> [Page-level text extractions]:

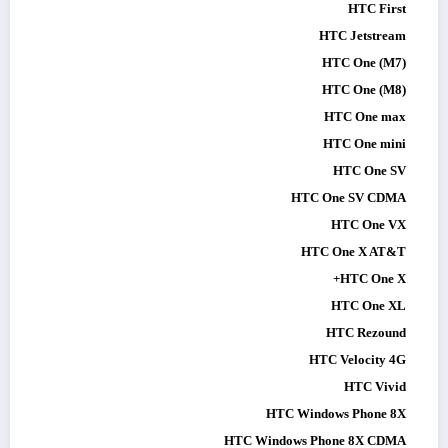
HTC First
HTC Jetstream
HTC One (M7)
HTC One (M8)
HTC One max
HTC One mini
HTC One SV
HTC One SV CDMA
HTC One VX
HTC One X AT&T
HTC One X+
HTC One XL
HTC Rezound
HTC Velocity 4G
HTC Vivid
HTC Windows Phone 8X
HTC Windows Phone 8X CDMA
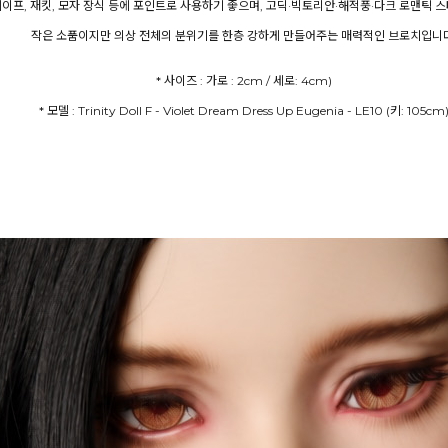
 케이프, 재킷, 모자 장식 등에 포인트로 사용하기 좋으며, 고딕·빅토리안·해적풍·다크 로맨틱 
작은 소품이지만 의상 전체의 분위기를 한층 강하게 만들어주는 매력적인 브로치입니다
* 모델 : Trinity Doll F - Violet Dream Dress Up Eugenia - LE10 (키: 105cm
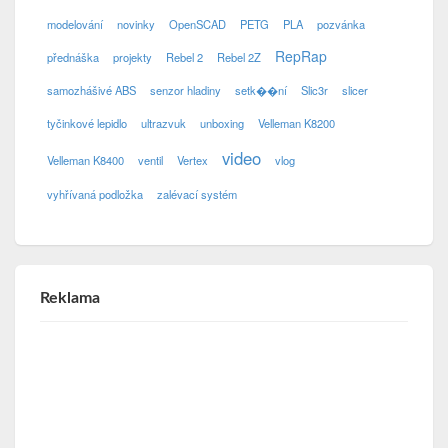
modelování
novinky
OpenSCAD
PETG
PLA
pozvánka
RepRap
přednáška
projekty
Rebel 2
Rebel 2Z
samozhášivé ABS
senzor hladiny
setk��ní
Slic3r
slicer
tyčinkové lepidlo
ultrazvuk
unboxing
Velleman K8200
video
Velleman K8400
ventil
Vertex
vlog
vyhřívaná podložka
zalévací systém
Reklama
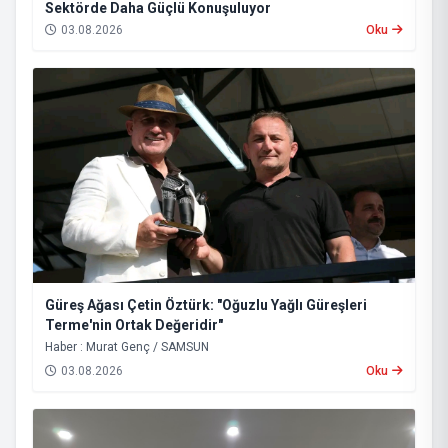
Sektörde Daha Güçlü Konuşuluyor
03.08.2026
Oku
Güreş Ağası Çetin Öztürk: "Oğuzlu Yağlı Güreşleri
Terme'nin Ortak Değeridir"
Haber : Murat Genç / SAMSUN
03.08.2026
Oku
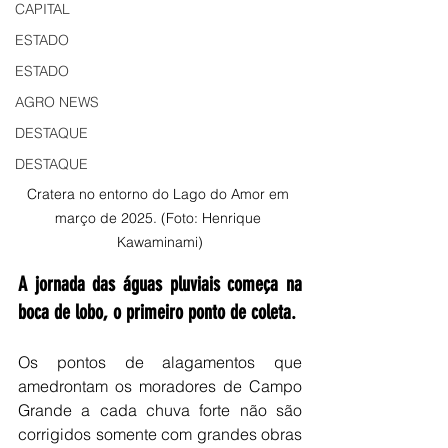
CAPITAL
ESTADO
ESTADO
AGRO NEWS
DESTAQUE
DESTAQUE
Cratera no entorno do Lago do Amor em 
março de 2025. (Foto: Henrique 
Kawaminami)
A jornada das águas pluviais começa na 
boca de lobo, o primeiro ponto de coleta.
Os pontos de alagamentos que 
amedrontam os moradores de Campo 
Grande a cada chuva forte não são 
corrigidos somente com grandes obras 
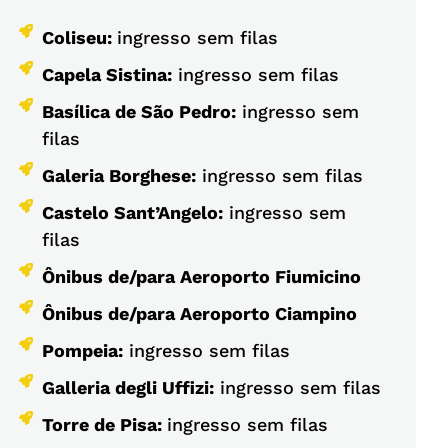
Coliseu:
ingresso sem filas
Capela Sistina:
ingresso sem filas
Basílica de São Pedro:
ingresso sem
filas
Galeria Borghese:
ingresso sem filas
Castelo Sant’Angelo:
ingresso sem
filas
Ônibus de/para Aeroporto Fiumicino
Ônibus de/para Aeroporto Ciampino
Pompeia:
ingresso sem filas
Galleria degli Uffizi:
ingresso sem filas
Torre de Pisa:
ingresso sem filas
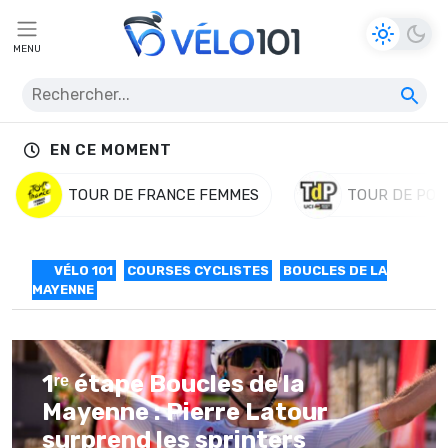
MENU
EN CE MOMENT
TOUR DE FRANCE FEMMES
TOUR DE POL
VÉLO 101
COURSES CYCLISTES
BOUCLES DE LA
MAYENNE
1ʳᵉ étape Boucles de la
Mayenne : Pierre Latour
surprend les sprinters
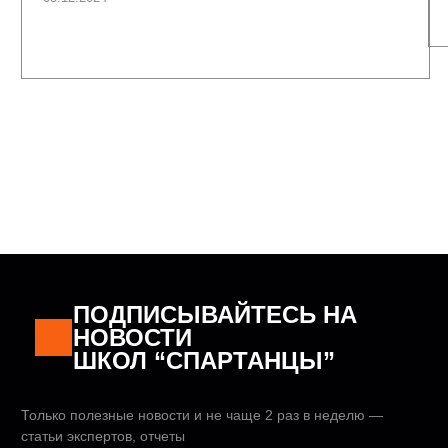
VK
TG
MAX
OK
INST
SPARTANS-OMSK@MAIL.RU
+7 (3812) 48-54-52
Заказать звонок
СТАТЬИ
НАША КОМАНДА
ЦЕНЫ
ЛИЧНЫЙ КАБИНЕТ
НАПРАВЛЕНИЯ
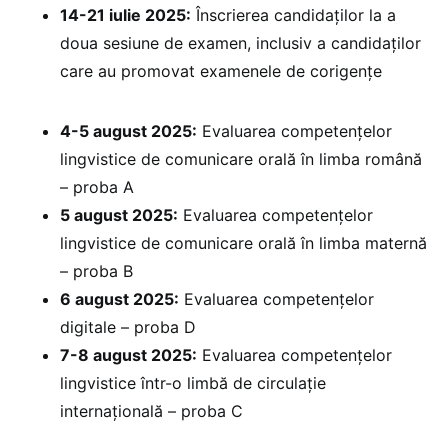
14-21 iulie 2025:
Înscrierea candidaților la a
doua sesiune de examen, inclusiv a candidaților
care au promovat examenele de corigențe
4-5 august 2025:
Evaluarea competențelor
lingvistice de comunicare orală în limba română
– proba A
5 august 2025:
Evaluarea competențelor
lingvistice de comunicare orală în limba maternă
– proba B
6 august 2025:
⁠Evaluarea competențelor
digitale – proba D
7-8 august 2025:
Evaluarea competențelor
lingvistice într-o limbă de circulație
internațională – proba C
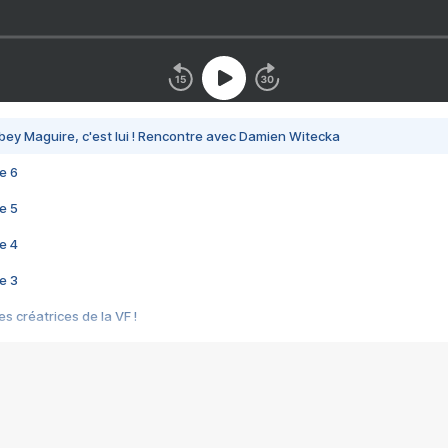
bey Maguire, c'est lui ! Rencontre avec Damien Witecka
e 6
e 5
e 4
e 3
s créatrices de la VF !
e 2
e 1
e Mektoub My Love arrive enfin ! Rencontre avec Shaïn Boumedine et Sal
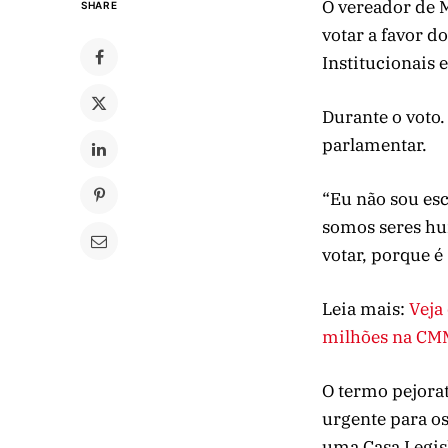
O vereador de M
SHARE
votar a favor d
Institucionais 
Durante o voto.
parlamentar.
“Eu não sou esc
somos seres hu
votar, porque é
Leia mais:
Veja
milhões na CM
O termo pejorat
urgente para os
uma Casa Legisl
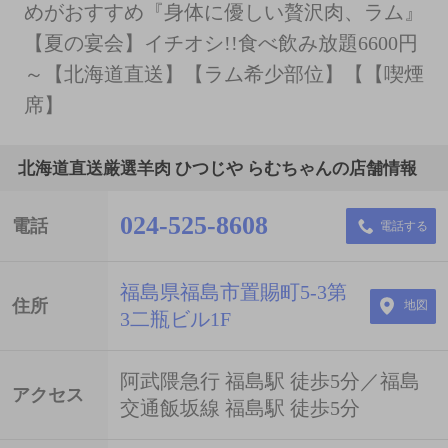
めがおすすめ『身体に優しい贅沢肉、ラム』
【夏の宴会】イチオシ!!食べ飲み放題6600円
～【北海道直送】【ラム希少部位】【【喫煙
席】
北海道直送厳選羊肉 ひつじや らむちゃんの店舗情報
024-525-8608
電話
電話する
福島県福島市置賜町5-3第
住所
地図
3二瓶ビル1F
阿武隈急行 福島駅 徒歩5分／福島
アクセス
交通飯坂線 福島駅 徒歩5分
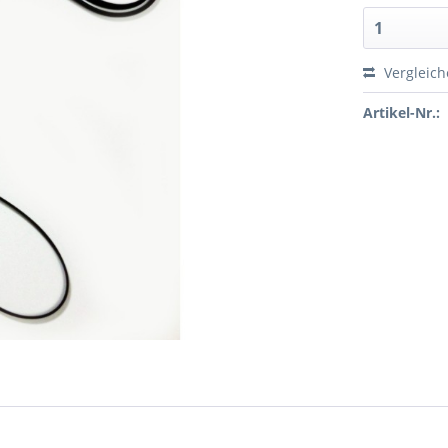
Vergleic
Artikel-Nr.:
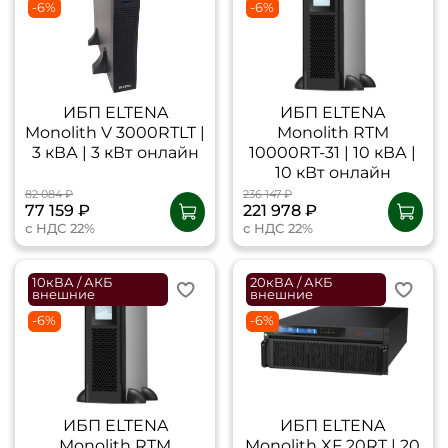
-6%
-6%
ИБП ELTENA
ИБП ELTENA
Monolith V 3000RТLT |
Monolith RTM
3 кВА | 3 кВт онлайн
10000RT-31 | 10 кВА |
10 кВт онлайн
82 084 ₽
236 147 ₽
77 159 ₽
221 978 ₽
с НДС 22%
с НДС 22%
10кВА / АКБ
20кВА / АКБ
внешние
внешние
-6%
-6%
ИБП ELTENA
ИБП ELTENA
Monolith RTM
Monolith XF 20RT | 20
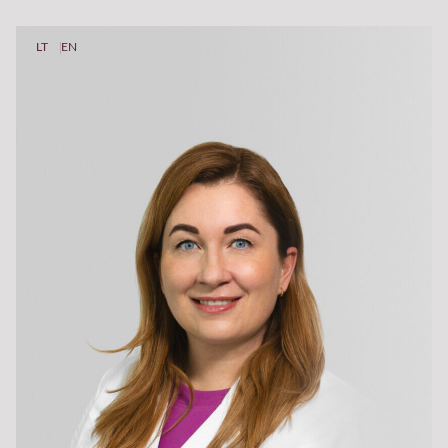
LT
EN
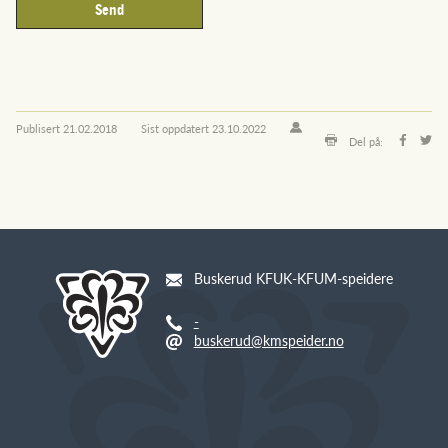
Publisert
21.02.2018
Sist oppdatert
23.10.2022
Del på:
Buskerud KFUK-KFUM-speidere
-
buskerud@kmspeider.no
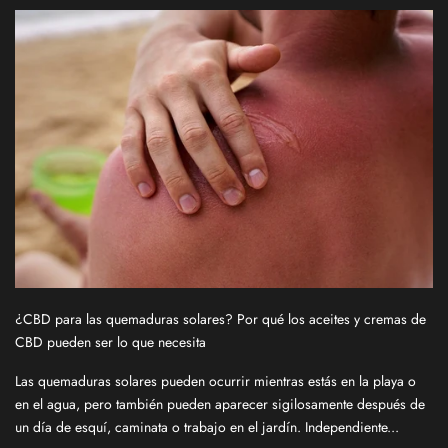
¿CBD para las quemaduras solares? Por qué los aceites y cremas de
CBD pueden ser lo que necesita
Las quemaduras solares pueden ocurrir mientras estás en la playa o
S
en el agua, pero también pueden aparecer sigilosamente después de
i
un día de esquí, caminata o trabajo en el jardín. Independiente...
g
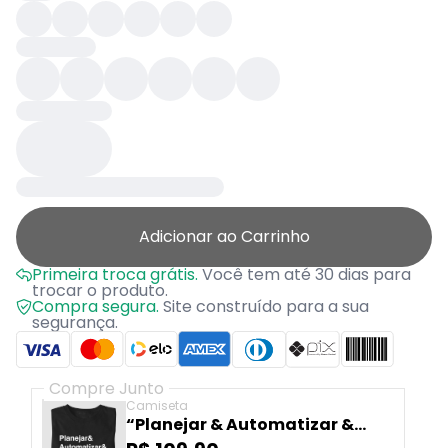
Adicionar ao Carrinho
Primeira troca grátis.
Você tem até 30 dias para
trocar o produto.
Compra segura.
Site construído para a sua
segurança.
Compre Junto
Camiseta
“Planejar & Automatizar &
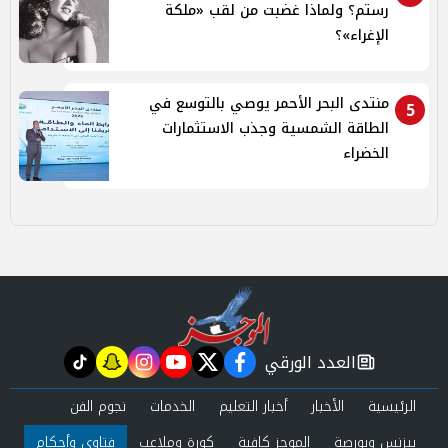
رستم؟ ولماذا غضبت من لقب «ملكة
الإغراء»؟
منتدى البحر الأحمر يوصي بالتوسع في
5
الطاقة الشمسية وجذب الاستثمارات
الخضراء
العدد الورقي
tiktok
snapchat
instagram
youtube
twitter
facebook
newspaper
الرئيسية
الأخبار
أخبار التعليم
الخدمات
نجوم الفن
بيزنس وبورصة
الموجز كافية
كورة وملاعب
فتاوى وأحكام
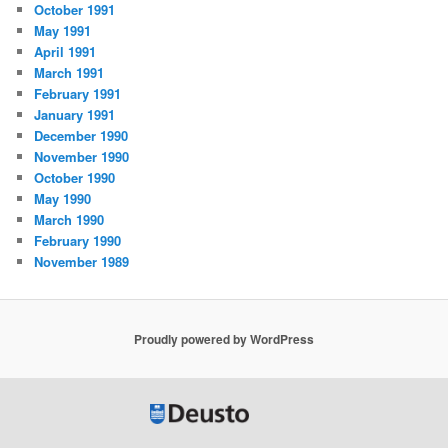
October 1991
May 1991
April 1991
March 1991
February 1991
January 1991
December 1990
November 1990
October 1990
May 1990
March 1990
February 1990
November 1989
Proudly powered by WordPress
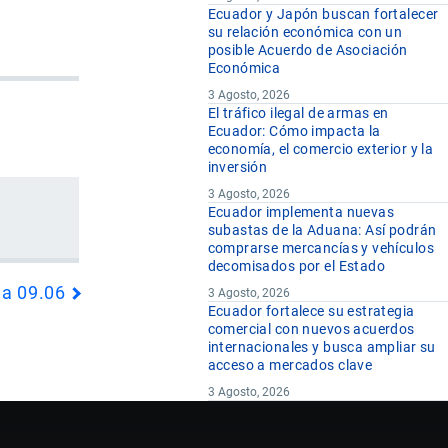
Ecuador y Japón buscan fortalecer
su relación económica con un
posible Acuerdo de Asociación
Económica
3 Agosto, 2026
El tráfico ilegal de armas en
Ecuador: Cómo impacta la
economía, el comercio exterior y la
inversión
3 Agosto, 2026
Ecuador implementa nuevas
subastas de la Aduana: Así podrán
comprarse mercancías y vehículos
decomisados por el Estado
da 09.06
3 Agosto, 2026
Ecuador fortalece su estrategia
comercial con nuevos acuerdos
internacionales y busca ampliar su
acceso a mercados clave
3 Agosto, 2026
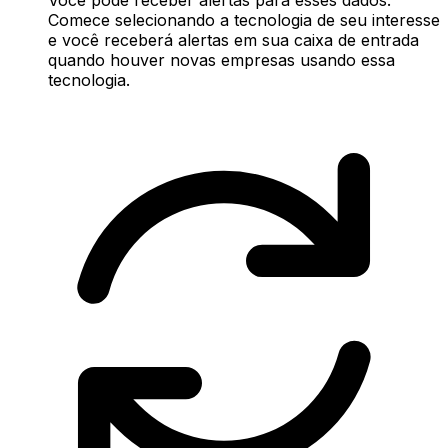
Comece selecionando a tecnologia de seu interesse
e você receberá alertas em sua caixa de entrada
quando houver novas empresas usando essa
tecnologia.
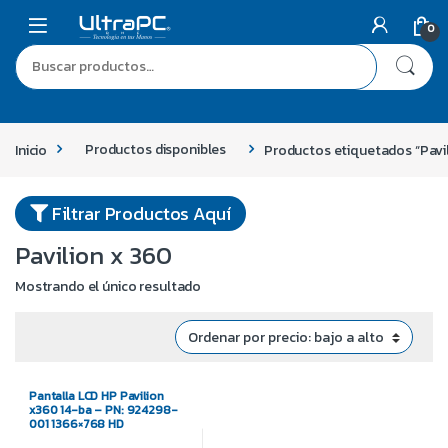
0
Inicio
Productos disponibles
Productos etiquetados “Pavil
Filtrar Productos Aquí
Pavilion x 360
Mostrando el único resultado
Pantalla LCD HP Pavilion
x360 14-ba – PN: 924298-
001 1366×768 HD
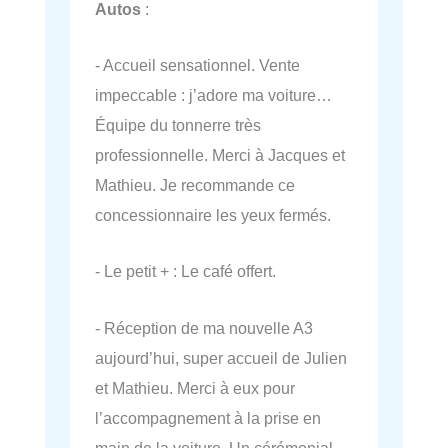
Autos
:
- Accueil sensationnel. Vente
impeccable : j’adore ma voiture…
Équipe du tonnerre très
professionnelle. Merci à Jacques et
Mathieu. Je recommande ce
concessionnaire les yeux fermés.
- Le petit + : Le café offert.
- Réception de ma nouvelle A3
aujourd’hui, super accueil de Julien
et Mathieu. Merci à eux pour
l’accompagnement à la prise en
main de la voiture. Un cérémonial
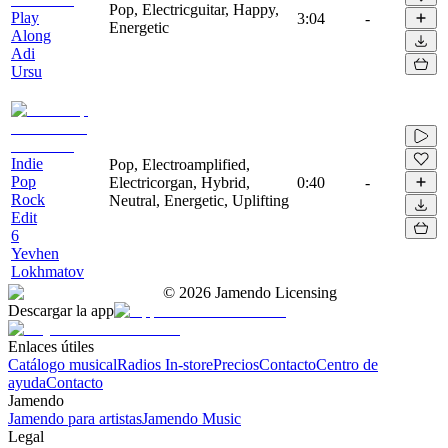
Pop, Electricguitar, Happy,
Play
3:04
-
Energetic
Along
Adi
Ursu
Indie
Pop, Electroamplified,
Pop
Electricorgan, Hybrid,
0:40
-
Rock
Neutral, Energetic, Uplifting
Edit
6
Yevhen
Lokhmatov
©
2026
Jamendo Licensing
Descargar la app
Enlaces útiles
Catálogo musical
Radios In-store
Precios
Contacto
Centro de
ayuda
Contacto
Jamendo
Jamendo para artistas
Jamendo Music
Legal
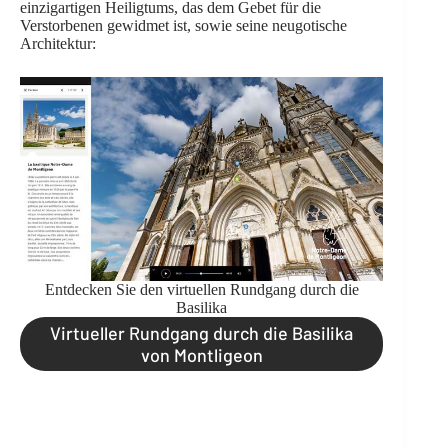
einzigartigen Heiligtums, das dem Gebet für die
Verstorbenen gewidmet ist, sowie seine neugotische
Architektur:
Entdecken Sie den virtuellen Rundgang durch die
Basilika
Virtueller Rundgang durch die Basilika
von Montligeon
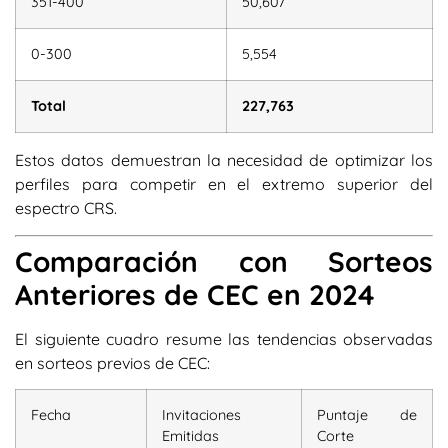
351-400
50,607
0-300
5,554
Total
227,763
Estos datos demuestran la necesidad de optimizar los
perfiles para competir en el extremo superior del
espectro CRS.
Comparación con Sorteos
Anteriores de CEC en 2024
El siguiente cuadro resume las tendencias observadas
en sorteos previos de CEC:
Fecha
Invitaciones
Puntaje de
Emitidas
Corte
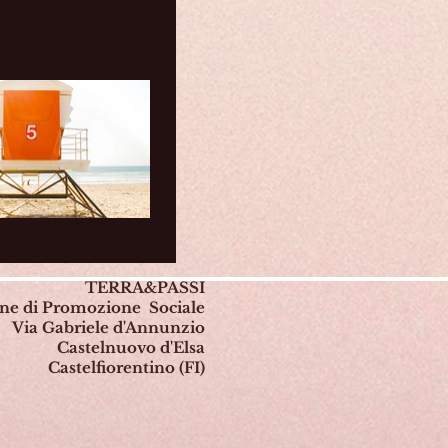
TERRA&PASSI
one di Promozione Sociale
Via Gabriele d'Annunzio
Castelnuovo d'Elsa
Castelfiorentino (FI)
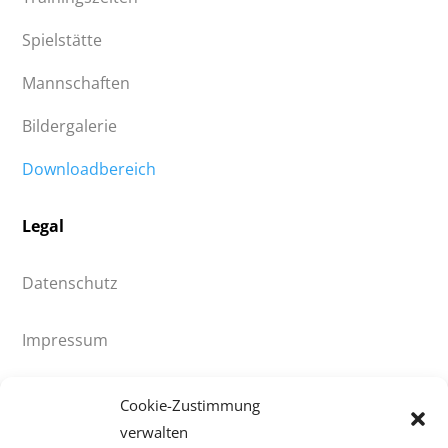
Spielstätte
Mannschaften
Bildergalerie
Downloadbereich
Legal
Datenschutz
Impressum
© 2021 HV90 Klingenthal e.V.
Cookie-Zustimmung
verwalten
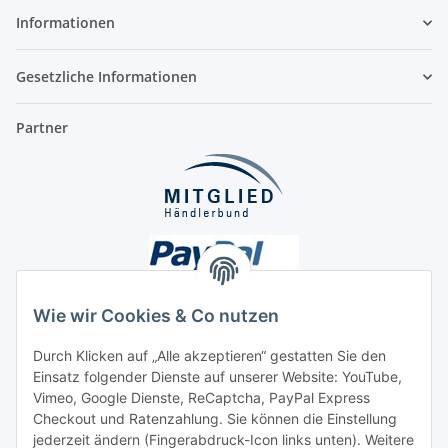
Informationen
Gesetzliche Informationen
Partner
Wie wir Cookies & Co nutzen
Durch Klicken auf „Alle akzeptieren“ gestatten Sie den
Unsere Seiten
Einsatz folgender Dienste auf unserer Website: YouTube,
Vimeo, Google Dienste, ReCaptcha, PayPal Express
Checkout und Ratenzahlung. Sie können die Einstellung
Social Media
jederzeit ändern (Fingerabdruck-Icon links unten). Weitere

> [DIRECTIONS]: Only the lines from the top of the data through the line with "SPARTANS-OMSK@MAIL.RU" should be quoted, exactly and with both ends kept; skip the pictures.

> [SOLUTION FOR THIS EXERCISE]:
HTC First
HTC Jetstream
HTC One (M7)
HTC One (M8)
HTC One max
HTC One mini
HTC One SV
HTC One SV CDMA
HTC One VX
HTC One X AT&T
HTC One X+
HTC One XL
HTC Rezound
HTC Velocity 4G
HTC Vivid
HTC Windows Phone 8X
HTC Windows Phone 8X CDMA
 케이프, 재킷, 모자 장식 등에 포인트로 사용하기 좋으며, 고딕·빅토리안·해적풍·다크 로맨틱 
작은 소품이지만 의상 전체의 분위기를 한층 강하게 만들어주는 매력적인 브로치입니다
* 모델 : Trinity Doll F - Violet Dream Dress Up Eugenia - LE10 (키: 105cm
modelování
novinky
OpenSCAD
PETG
PLA
pozvánka
RepRap
přednáška
projekty
Rebel 2
Rebel 2Z
samozhášivé ABS
senzor hladiny
setk��ní
Slic3r
slicer
tyčinkové lepidlo
ultrazvuk
unboxing
Velleman K8200
video
Velleman K8400
ventil
Vertex
vlog
vyhřívaná podložka
zalévací systém
Reklama
Sektörde Daha Güçlü Konuşuluyor
03.08.2026
Oku
Güreş Ağası Çetin Öztürk: "Oğuzlu Yağlı Güreşleri
Terme'nin Ortak Değeridir"
Haber : Murat Genç / SAMSUN
03.08.2026
Oku
CAPITAL
ESTADO
ESTADO
AGRO NEWS
DESTAQUE
DESTAQUE
Cratera no entorno do Lago do Amor em 
março de 2025. (Foto: Henrique 
Kawaminami)
A jornada das águas pluviais começa na 
boca de lobo, o primeiro ponto de coleta.
Os pontos de alagamentos que 
amedrontam os moradores de Campo 
Grande a cada chuva forte não são 
corrigidos somente com grandes obras 
Coliseu:
ingresso sem filas
Capela Sistina:
ingresso sem filas
Basílica de São Pedro:
ingresso sem
filas
Galeria Borghese:
ingresso sem filas
Castelo Sant’Angelo:
ingresso sem
filas
Ônibus de/para Aeroporto Fiumicino
Ônibus de/para Aeroporto Ciampino
Pompeia:
ingresso sem filas
Galleria degli Uffizi:
ingresso sem filas
Torre de Pisa:
ingresso sem filas
MENU
EN CE MOMENT
TOUR DE FRANCE FEMMES
TOUR DE POL
VÉLO 101
COURSES CYCLISTES
BOUCLES DE LA
MAYENNE
1ʳᵉ étape Boucles de la
Mayenne : Pierre Latour
surprend les sprinters
VK
TG
MAX
OK
INST
SPARTANS-OMSK@MAIL.RU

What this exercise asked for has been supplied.